Laut der Vertreterin der Staatsanwaltschaft war der 22-Jährige am 14. Juni mit der Absicht nach Gernsbach gekommen, sich zu schlägern. Ohne Vorwarnung habe er seinem Kontrahenten den ersten Schlag verpasst - in der Hand ein Messer. Im Zuge der Beweisaufnahme stellte sich heraus, dass die Klinge entfernt worden war, es sich also nur um den Griff eines Messers gehandelt habe. Grund für die Streitereien war eine Frau. Eine sehr gute Freundin des Angeklagten, die aber eine Beziehung mit dem 18-Jährigen eingegangen ist. Deshalb musste der 22-Jährige etwas zurückstecken. Was ihm offenbar nicht behagte. Er habe sich gekränkt gefühlt - "das war mein eigener Stolz". Nach der Auseinandersetzung habe er sich "irgendwie befreit" gefühlt. Er habe nicht geplant, seinem Kontrahenten die Nase zu brechen.

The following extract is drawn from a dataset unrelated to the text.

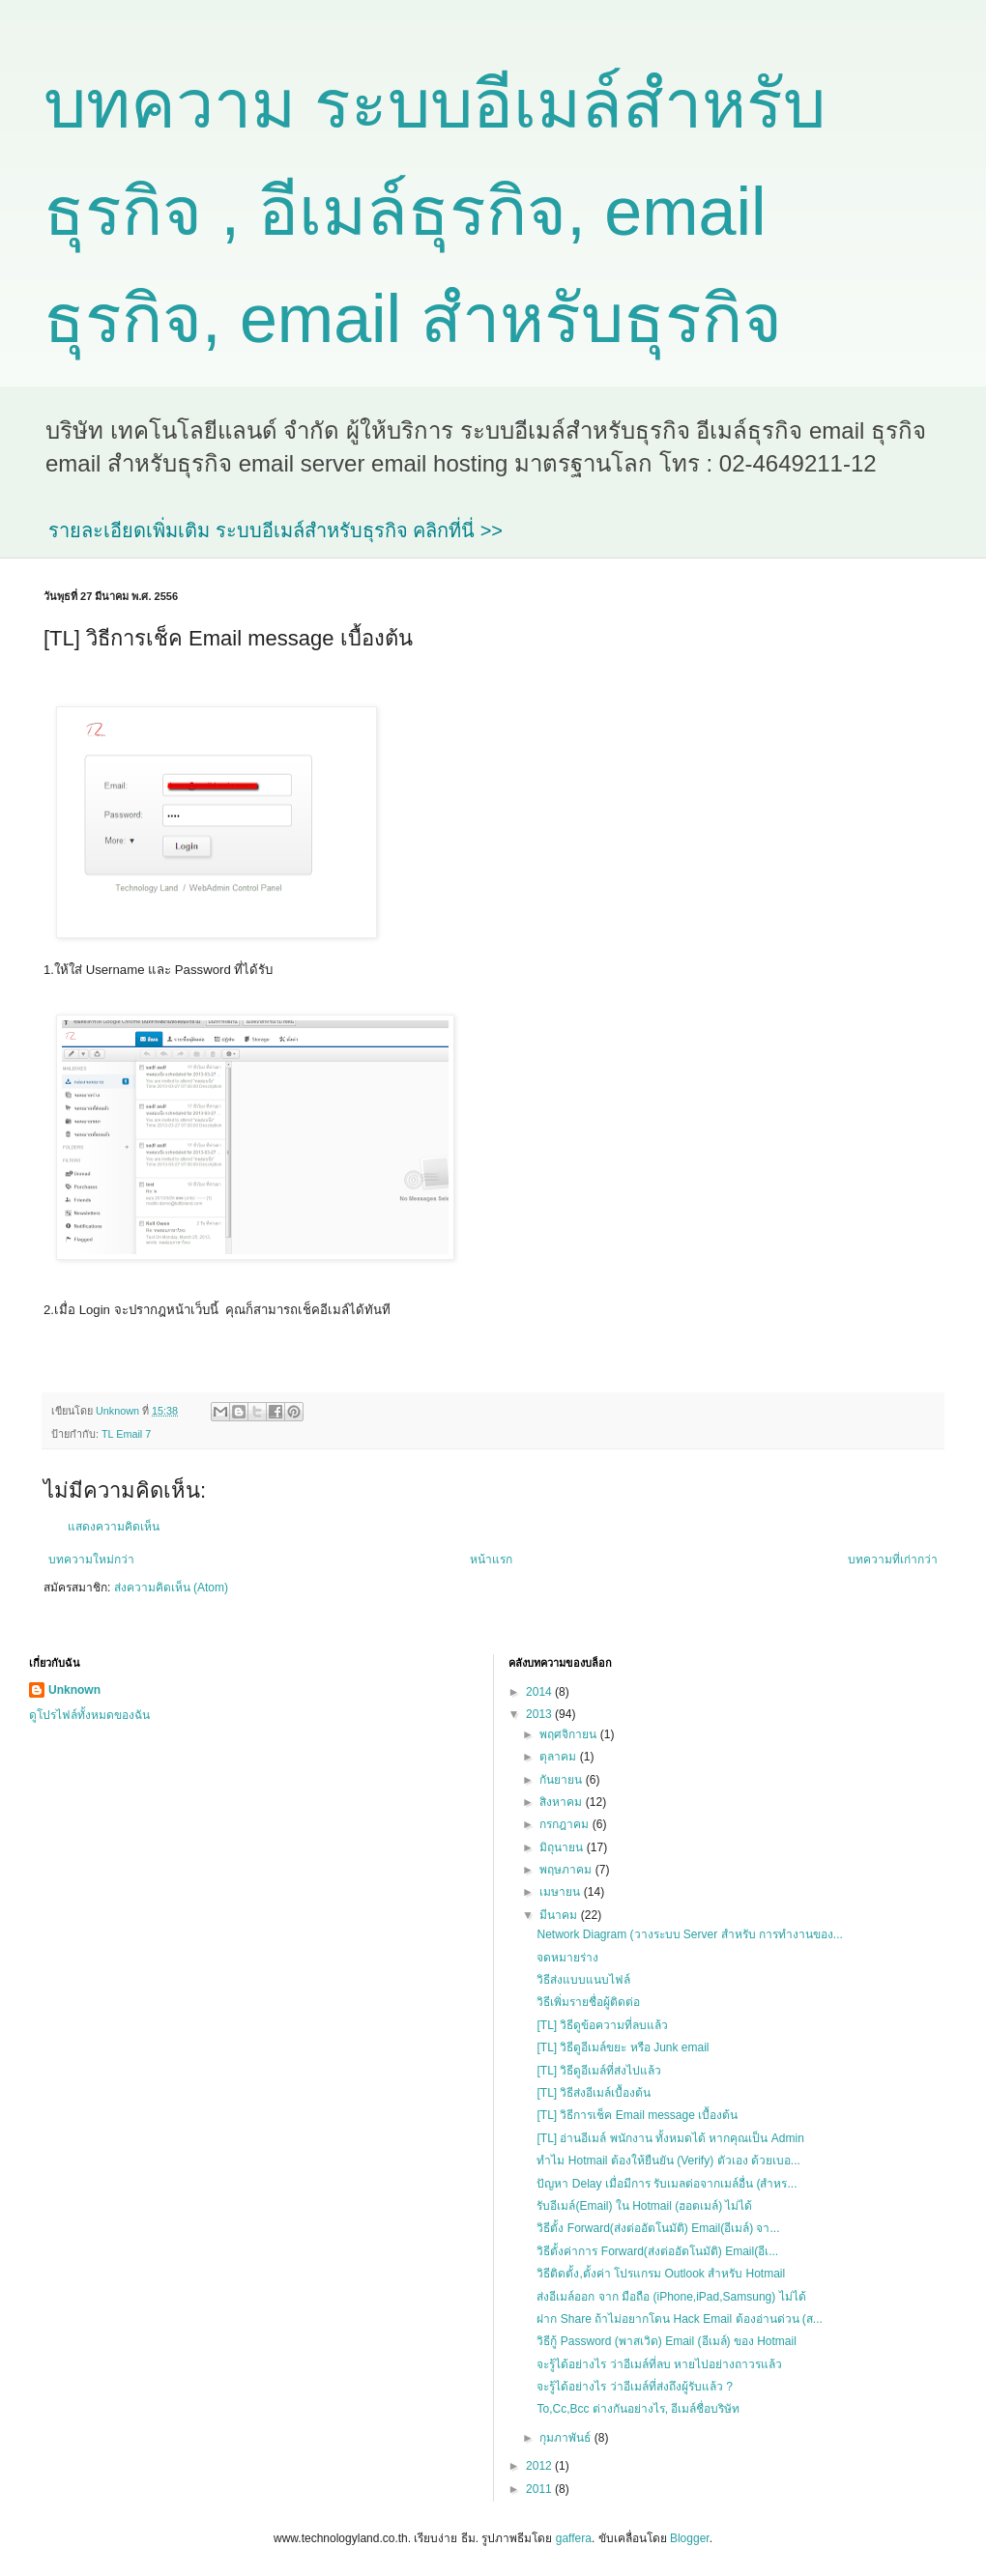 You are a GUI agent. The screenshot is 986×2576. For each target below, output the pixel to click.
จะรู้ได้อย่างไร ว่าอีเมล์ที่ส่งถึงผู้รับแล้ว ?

Der 22-Jährige absolviert derzeit eine Ausbildung im Einzelhandel. Die Zeugnisse seien tadellos, so Richter Ekkhart Koch. Allerdings sei er mit seinem Leben nicht zurechtgekommen, nahm Drogen, hatte Depressionen. Das auch wegen verschiedener privater Probleme und Rückschläge, unter anderem der Tod eines Großvaters. Deshalb ließ er sich in eine Fachklinik in Baden-Baden einliefern und dort drei Monate behandeln.

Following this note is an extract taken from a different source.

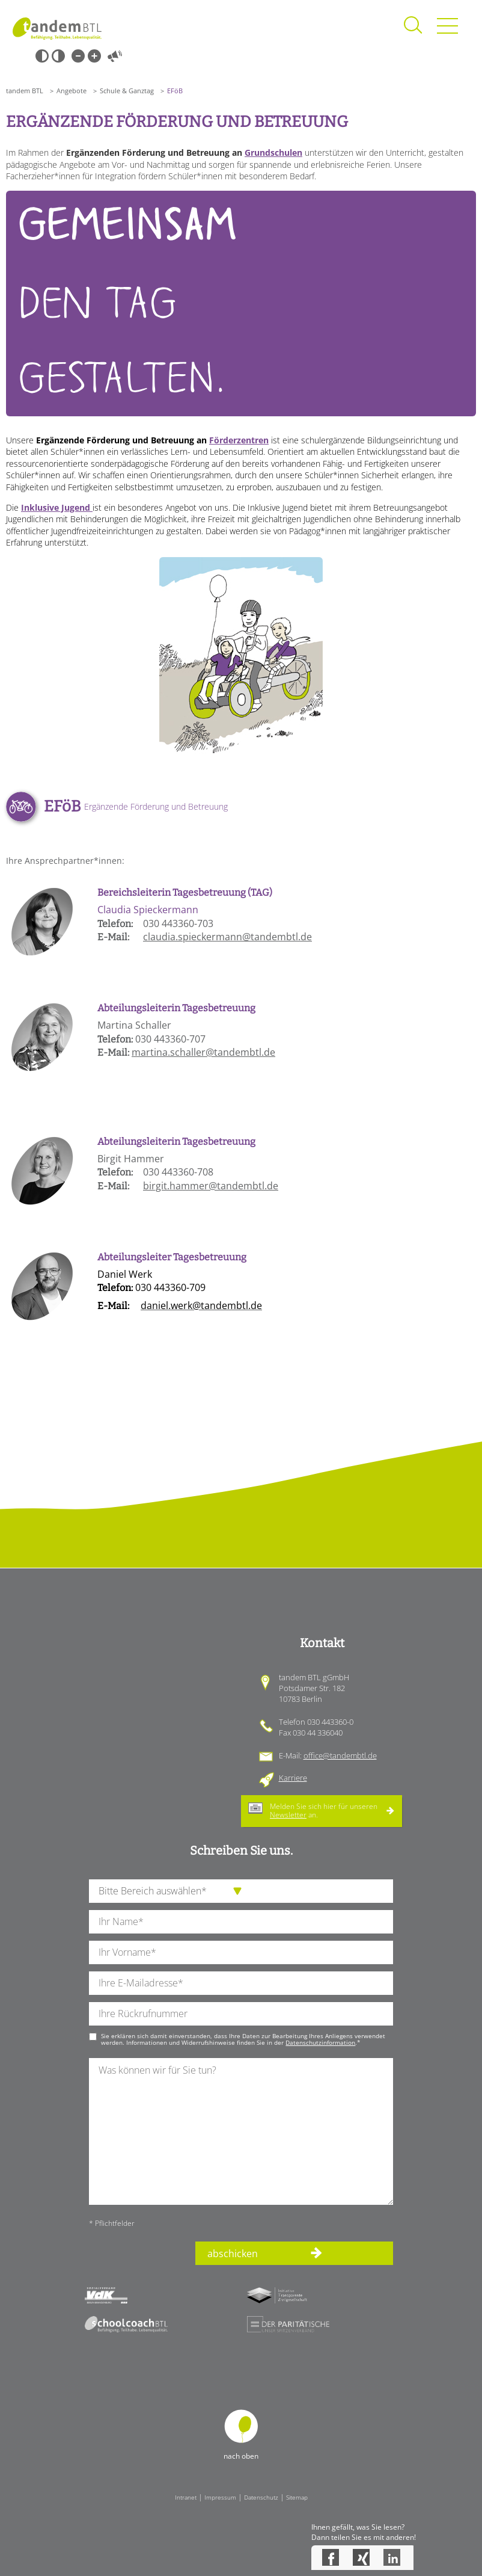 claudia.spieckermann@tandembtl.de (227, 936)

Der Geschädigte erklärte, er habe sich anfangs mit dem 22-Jährigen gut verstanden. Es ging in dem Streit ausschließlich um die Frau. Noch in der gestrigen Verhandlung entschuldigte sich der 22-Jährige bei seinem Kontrahenten. Daraufhin sagte der 18-Jährige: "Ich denke, die Sache ist jetzt gegessen." Auf Anraten seines Anwalts werden sich beide zu einem Opfer-Täter-Ausgleich einfinden. Mit seinem Urteil blieb das Gericht unter der Forderung der Vertreterin der Staatsanwaltschaft. Diese hatte für eine Freiheitsstrafe von acht Monaten, auf drei Jahre zur Bewährung ausgesetzt, plädiert. Richter Koch folgte stattdessen dem Antrag der Verteidigung. Das Strafmaß sei der unterste Bereich bei einer gefährlichen Körperverletzung in einem minder schweren Fall.